(TASK GOAL)
Return the listing below unchanged, but without pictures.
++++ TASK INPUTS
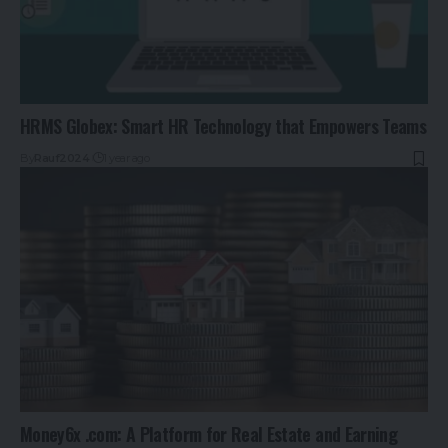
HRMS Globex: Smart HR Technology that Empowers Teams
By
Rauf2024
1 year ago
Money6x .com: A Platform for Real Estate and Earning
++++++++
(ANSWER BOX)
HRMS Globex: Smart HR Technology that Empowers Teams
By
Rauf2024
1 year ago
Money6x .com: A Platform for Real Estate and Earning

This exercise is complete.